Douglass C. North, premio Nobel de economía en 1993, es uno de los historiadores económicos más innovadores de las últimas décadas. Su énfasis en el papel de las instituciones (formales e informales) a la hora de disminuir los costes de transacción y promover los intercambios complejos ha dado un giro copernicano a las teorías sobre desarrollo económico.
Habitualmente, un intercambio implica asimetría de información: la parte proveedora conoce mejor las características de su mercancía que la parte compradora, de modo que puede ocultar parte de las mismas para obtener beneficios fraudulentos a costa del comprador (p. ej., defectos ocultos de un vehículo usado). Obtener toda la información relevante sobre los bienes o servicios a contratar es costoso, como también lo es medir y vigilar el trabajo de un proveedor (otra empresa, empleados, etc.) para evitar comportamientos oportunistas. El coste de obtener tal información, negociar los contratos y hacerlos cumplir se llama
coste de transacción. Aunque éste no puede eliminarse por completo de ninguna relación contractual, sí puede reducirse mediante limitaciones formales (leyes, constituciones, tribunales, etc.) e informales (códigos de conducta, valores, etc.) que castiguen a los oportunistas y promuevan el cumpliemiento de los contratos.
Douglass C. North sostiene que los intercambios tienden a adaptarse (contraerse o expandirse, hacerse más sencillos o complejos) en función de la magnitud del coste de transacción.
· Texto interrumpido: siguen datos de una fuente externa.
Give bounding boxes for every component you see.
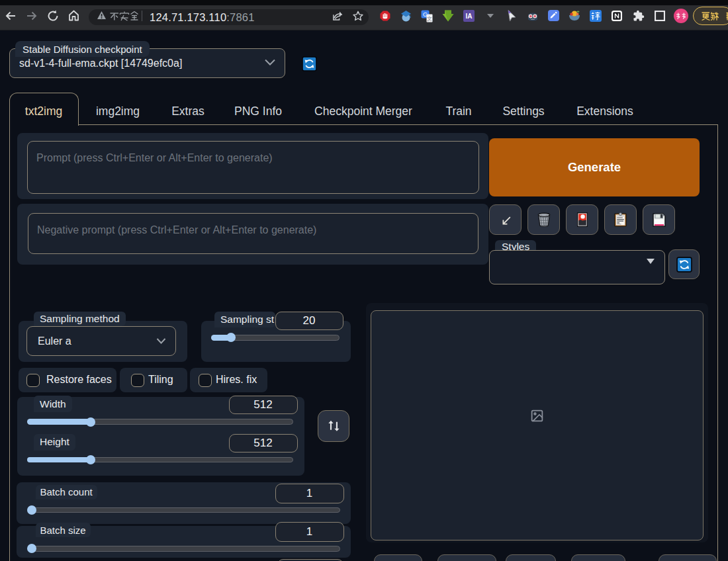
svg-text:IA: IA xyxy=(466,13,473,20)
svg-text:文: 文 xyxy=(427,16,432,22)
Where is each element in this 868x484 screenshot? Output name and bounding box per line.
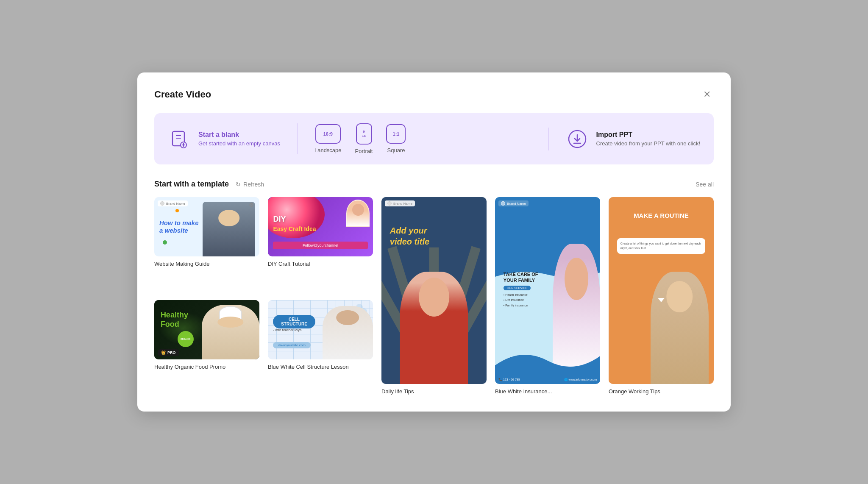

Una primera forma han sido los
intercambios personales y sencillos, que se realizan en un ámbito espacial y temporal reducido; implican siempre a los mismos actores, que generalmente se conocen (homogeneidad cultural), y las características de los bienes intercambiados tienden a ser fácilmente medibles. En este contexto, los contratos se cumplen sin necesidad de coacción, sea por una de las partes o de una tercera (habitualmente, el Estado). Para evitar el oportunismo y el fraude, los actores tratan de repetir los intercambios con las mismas personas, o llevar al mercado únicamente bienes con características fáciles de medir (donde los problemas de información asimétrica entre comprador y vendedor son menores). Las sociedades tribales o la economía de aldea en la Edad Media serían buenos ejemplos de ello. En ellas, los costes de transacción son bajos, pero dado que la especialización y la división del trabajo son rudimentarios, los costes de transformación son muy altos.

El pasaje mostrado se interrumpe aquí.